# Fixed voltage for turnouts question



## acwilli (Jan 29, 2009)

My layout at this point has 14 turnouts and I have determined that I can apply a fixed voltage to them all. I will have approx. 10 blocks and am going to try to run 5 trains with control rails and block control. My question is how much power do I need for the turnouts if say, 3 trains are on a turnout at the same time? 
I have a KW, RW, 1033, 1034 and a Lionel 4150 (20 volt, 8-15 output) available. My goal is to reduce the amount of wiring for this task.
Any input will be greatly appreciated.

thx aw


----------



## gunrunnerjohn (Nov 10, 2010)

Well, the power isn't consumed because a train is on the turnout, it's only consumed when it changes state. Truthfully, I suspect you could run all of them on something like a 1033 quite handily. They won't be changing state that often, and rarely should you have more than two-three changing state at the same time.

Are we talking 022 switches here?


----------



## NIMT (Jan 6, 2011)

The HO and N Guys/Gals are scratching there heads????
They must be talking in Russian!
We do not deal in problems like this in the HO world!:laugh::laugh::laugh:
Sean


----------



## gunrunnerjohn (Nov 10, 2010)

Gee, now that is a very helpful comment, I sure hope it helps someone.


----------



## acwilli (Jan 29, 2009)

gunrunnerjohn said:


> Gee, now that is a very helpful comment, I sure hope it helps someone.
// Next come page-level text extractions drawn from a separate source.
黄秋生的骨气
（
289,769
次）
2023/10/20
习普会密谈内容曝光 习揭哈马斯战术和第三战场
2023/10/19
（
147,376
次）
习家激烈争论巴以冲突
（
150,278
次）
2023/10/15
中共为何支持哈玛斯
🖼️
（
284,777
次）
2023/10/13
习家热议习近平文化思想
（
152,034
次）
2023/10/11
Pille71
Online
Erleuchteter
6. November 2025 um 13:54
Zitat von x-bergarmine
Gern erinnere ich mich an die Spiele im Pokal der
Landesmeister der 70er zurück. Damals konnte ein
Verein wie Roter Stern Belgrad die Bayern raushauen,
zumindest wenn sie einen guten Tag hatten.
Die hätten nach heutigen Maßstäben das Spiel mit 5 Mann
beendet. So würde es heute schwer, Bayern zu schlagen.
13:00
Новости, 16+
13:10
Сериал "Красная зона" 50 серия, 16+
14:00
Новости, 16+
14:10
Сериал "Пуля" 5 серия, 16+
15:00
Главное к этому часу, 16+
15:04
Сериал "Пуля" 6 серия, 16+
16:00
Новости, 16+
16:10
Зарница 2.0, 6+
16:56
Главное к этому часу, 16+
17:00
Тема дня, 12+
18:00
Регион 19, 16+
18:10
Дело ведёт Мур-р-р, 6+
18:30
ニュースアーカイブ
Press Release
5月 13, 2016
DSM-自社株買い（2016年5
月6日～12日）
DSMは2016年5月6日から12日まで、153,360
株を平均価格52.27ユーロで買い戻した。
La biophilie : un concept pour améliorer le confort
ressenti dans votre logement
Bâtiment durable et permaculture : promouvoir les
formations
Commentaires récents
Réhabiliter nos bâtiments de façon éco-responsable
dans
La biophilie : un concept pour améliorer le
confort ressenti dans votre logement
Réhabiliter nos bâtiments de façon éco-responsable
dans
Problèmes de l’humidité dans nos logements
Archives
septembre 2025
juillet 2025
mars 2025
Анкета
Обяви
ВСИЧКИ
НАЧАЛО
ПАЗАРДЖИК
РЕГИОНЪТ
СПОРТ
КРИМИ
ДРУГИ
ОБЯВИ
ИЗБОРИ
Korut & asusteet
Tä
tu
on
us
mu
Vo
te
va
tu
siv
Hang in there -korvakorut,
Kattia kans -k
 Don't worry about it Gunrunner, imaginative wiring is a hard concept to comprehend. That's why I'm aking these questions.



gunrunnerjohn said:


> Well, the power isn't consumed because a train is on the turnout, it's only consumed when it changes state. Truthfully, I suspect you could run all of them on something like a 1033 quite handily. They won't be changing state that often, and rarely should you have more than two-three changing state at the same time.
> 
> Are we talking 022 switches here?


 I knew this would come up. I am using 7 0-27 Lionel, 5 Gargrave (hopefully 3), and 2 Ross Custom Switches (hopefully 4) turnouts. All with the same basic voltage requirements.
I guess my question should reflect the voltage drop when several trains are on the same power source. Given the relative complexity of my layout, I would expect at least three out of five trains to use the same power source, at the same time, for the turnouts. So is a fixed voltage to the turnouts going to have voltage drop when several trains using the same power supply!? 

thx aw


----------



## gunrunnerjohn (Nov 10, 2010)

I'd just use a separate transformer for the switches, problem solved.  You could also power some accessories on them as well. Like I said, the 90W 1033 would probably switch them all at the same time if you so desired.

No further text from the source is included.